Milton’s question - Again, isn't NVIDIA right to be concerned?  What good is a synthetic test in this situation (I'll have more on that below)?  Doesn't the deck seem unfairly stacked against the GeForce, to some degree?  Isn't real-world performance the part that we're interested in?  Why should I care that a graphics engine, software or otherwise, can spin a few shapes around at 30fps with various simple light sources and shadows?  If that engine cannot handle specular highlights, multiple shadows, reflections, etc, then what good is it to me as an indicator of in-game performance?  If it isn't an indicator of in-game performance, then what does it indicate?  And how (or why) is that useful to me?
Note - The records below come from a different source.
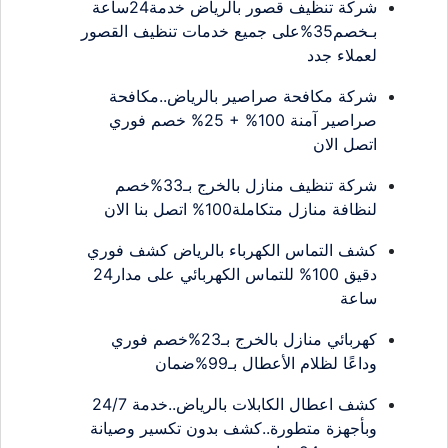
شركة تنظيف قصور بالرياض خدمة24ساعة
بـخصم35%على جميع خدمات تنظيف القصور
لعملاء جدد
شركة مكافحة صراصير بالرياض..مكافحة
صراصير آمنة 100% + 25% خصم فوري
اتصل الان
شركة تنظيف منازل بالخرج بـ33%خصم
لنظافة منازل متكاملة100% اتصل بنا الان
كشف التماس الكهرباء بالرياض كشف فوري
دقيق 100% للتماس الكهربائي على مدار24
ساعة
كهربائي منازل بالخرج بـ23%خصم فوري
وداعًا لظلام الأعطال بـ99%ضمان
كشف اعطال الكابلات بالرياض..خدمة 24/7
وبأجهزة متطورة..كشف بدون تكسير وصيانة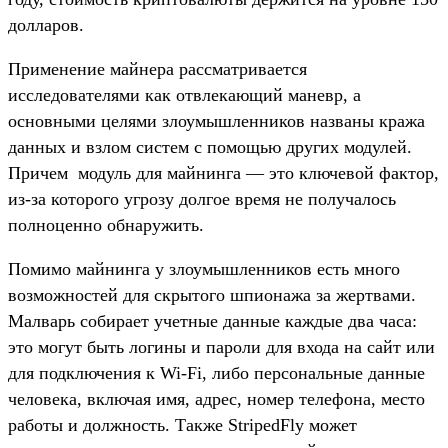
долларов.
Применение майнера рассматривается
исследователями как отвлекающий маневр, а
основными целями злоумышленников названы кража
данных и взлом систем с помощью других модулей.
Причем модуль для майнинга — это ключевой фактор,
из-за которого угрозу долгое время не получалось
полноценно обнаружить.
Помимо майнинга у злоумышленников есть много
возможностей для скрытого шпионажа за жертвами.
Малварь собирает учетные данные каждые два часа:
это могут быть логины и пароли для входа на сайт или
для подключения к Wi-Fi, либо персональные данные
человека, включая имя, адрес, номер телефона, место
работы и должность. Также StripedFly может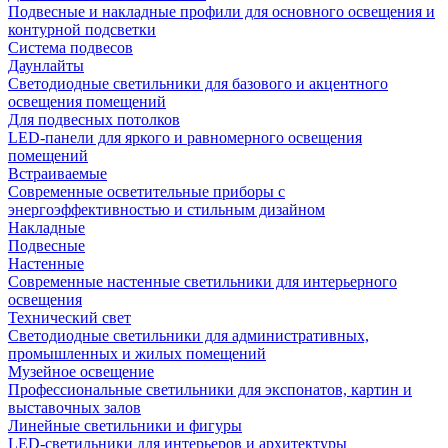
Подвесные и накладные профили для основного освещения и
контурной подсветки
Система подвесов
Даунлайты
Светодиодные светильники для базового и акцентного
освещения помещений
Для подвесных потолков
LED-панели для яркого и равномерного освещения
помещений
Встраиваемые
Современные осветительные приборы с
энергоэффективностью и стильным дизайном
Накладные
Подвесные
Настенные
Современные настенные светильники для интерьерного
освещения
Технический свет
Светодиодные светильники для административных,
промышленных и жилых помещений
Музейное освещение
Профессиональные светильники для экспонатов, картин и
выставочных залов
Линейные светильники и фигуры
LED-светильники для интерьеров и архитектуры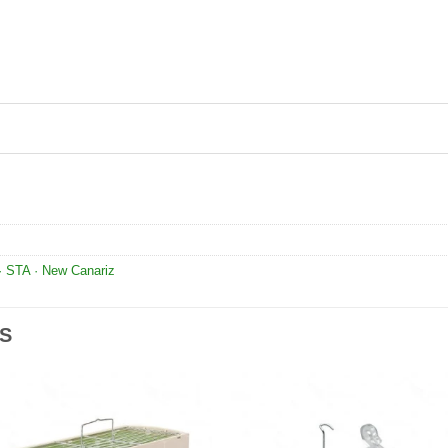
· STA · New Canariz
S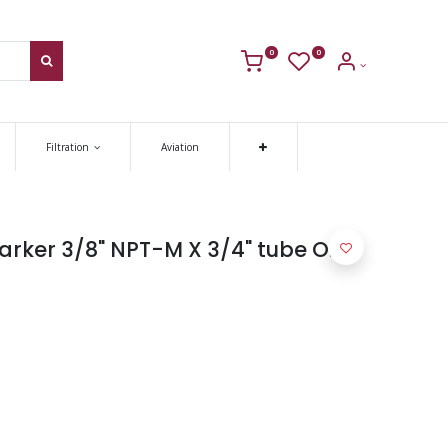
0
0
Filtration
Aviation
rker 3/8" NPT-M X 3/4" tube O.D ,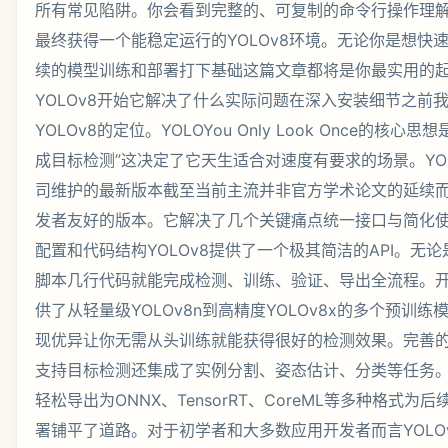
所有常见陷阱。你会看到完整的、可复制的命令行操作理
最终获得一个能稳定运行的YOLOv8环境。无论你是想快
续的模型训练和部署打下基础这篇文章都将是你最实用的起点
YOLOv8开始它解决了什么实际问题在深入安装细节之前
YOLOv8的定位。YOLOYou Only Look Once的核
成目标检测”这决定了它天生适合对速度有要求的场景。YOLOv8作
司维护的最新版本截至当前主流并非官方学术论文的延续
发者友好的版本。它解决了几个关键痛点统一接口与简化
配置和代码结构YOLOv8提供了一个极其简洁的API。无论是
脚本几行代码就能完成检测、训练、验证、导出全流程。
供了从轻量级YOLOv8n到高精度YOLOv8x的多个预训练
现优异让你无需从头训练就能获得很好的检测效果。完善的生
支持目标检测还集成了实例分割、姿态估计、分类等任务
轻松导出为ONNX、TensorRT、CoreML等多种格式
署铺平了道路。对于初学者和大多数应用开发者而言YOLOv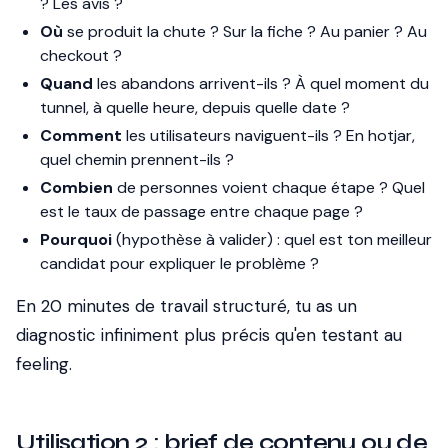
? Les avis ?
Où
se produit la chute ? Sur la fiche ? Au panier ? Au
checkout ?
Quand
les abandons arrivent-ils ? À quel moment du
tunnel, à quelle heure, depuis quelle date ?
Comment
les utilisateurs naviguent-ils ? En hotjar,
quel chemin prennent-ils ?
Combien
de personnes voient chaque étape ? Quel
est le taux de passage entre chaque page ?
Pourquoi
(hypothèse à valider) : quel est ton meilleur
candidat pour expliquer le problème ?
En 20 minutes de travail structuré, tu as un
diagnostic infiniment plus précis qu'en testant au
feeling.
Utilisation 2 : brief de contenu ou de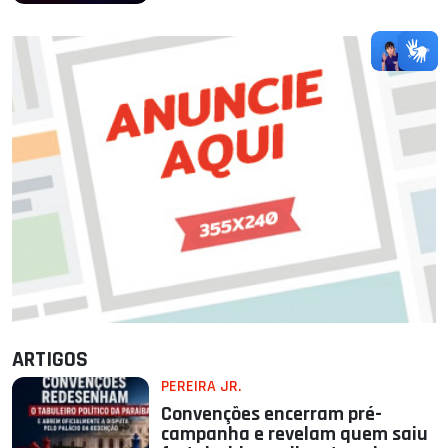
ARTIGOS
PEREIRA JR.
Convenções encerram pré-
campanha e revelam quem saiu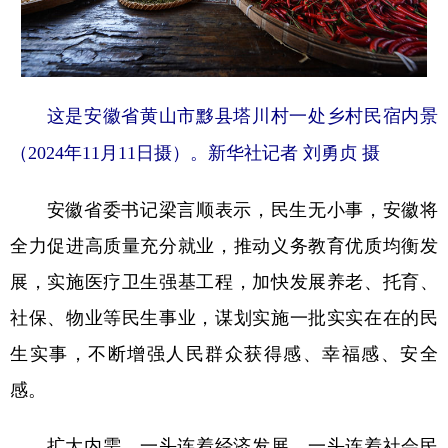
这是安徽省黄山市黟县塔川村一处乡村民宿内景
（2024年11月11日摄）。新华社记者 刘勇贞 摄
安徽省委书记梁言顺表示，民生无小事，安徽将
全力促进高质量充分就业，推动义务教育优质均衡发
展，实施医疗卫生强基工程，加快发展养老、托育、
社保、物业等民生事业，谋划实施一批实实在在的民
生实事，不断增强人民群众获得感、幸福感、安全
感。
扩大内需，一头连着经济发展，一头连着社会民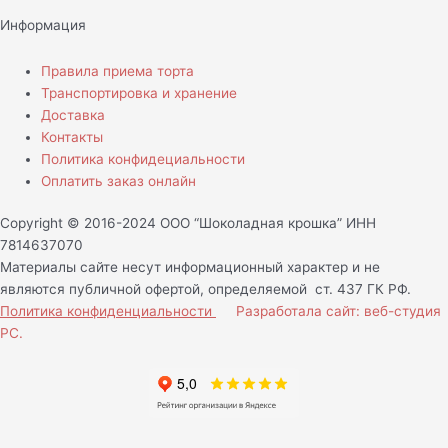
Информация
Правила приема торта
Транспортировка и хранение
Доставка
Контакты
Политика конфидециальности
Оплатить заказ онлайн
Copyright © 2016-2024 ООО “Шоколадная крошка” ИНН
7814637070
Материалы сайте несут информационный характер и не
являются публичной офертой, определяемой ст. 437 ГК РФ.
Политика конфиденциальности
Разработала сайт: веб-студия
РС.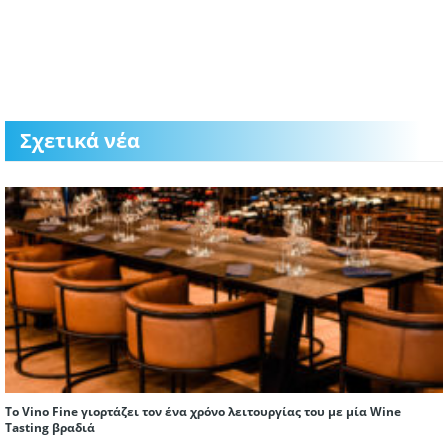
Σχετικά νέα
To Vino Fine γιορτάζει τον ένα χρόνο λειτουργίας του με μία Wine
Tasting βραδιά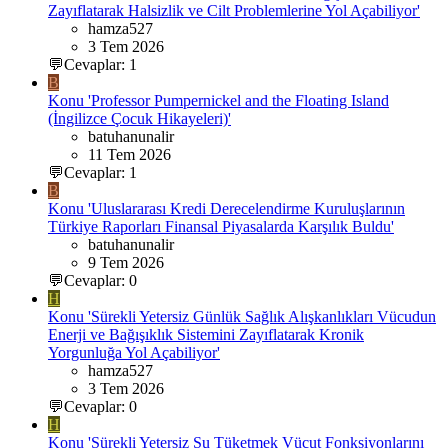
Zayıflatarak Halsizlik ve Cilt Problemlerine Yol Açabiliyor'
hamza527
3 Tem 2026
💬Cevaplar: 1
B
Konu 'Professor Pumpernickel and the Floating Island
(İngilizce Çocuk Hikayeleri)'
batuhanunalir
11 Tem 2026
💬Cevaplar: 1
B
Konu 'Uluslararası Kredi Derecelendirme Kuruluşlarının
Türkiye Raporları Finansal Piyasalarda Karşılık Buldu'
batuhanunalir
9 Tem 2026
💬Cevaplar: 0
H
Konu 'Sürekli Yetersiz Günlük Sağlık Alışkanlıkları Vücudun
Enerji ve Bağışıklık Sistemini Zayıflatarak Kronik
Yorgunluğa Yol Açabiliyor'
hamza527
3 Tem 2026
💬Cevaplar: 0
H
Konu 'Sürekli Yetersiz Su Tüketmek Vücut Fonksiyonlarını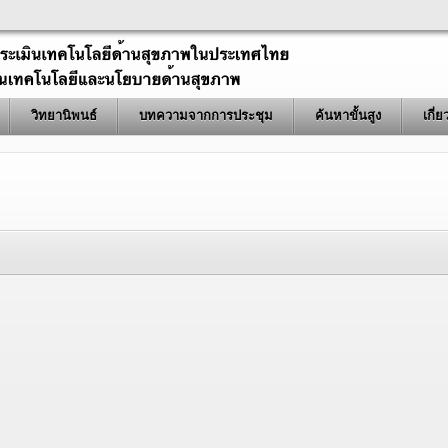
วิทยานิพนธ์
บทความจากการประชุม
ค้นหาขั้นสูง
เกี่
This test is useful if you know what to look at, it’s going to be very useful to compare various hardware T&L implementations, and it’s also probably useful to compare CPUs. But you need to know what you are comparing. The comparison hardware vs. software is probably the least useful as explained above. But once other companies show their T&L hardware solutions it will be very interesting to see where NVIDIA stands. This benchmark also shows us the impact of extra light sources. More light sources can have an impact and this test shows you what happens. It places some of the beat-up comments from PR departments in perspective. Peak Throughput is always interesting to check for possible negative influences. But as explained, synthetic tests should be analyzed much more carefully than in-game tests. The conclusions you can make from the test do have an impact on what a game might do under certain circumstances and running on certain hardware. For example, say company X brings out a new Hardware T&L engine, which has 6 hardware lighting pipelines (Where GeForce only has 1). Such a company would see no drop for the 4 lights test and only a minimal drop for the 8 lights test. Now, imagine for a moment that NV15 only is a higher clocked NV10 (or a higher fill-rate solution with the same T&L), then we would know that for lighting, this new T&L from company X will be much better in games that use more light sources. Synthetic tests have meaning, but just not in the way that a normal consumer understands it. It’s not simple and easy to understand output.  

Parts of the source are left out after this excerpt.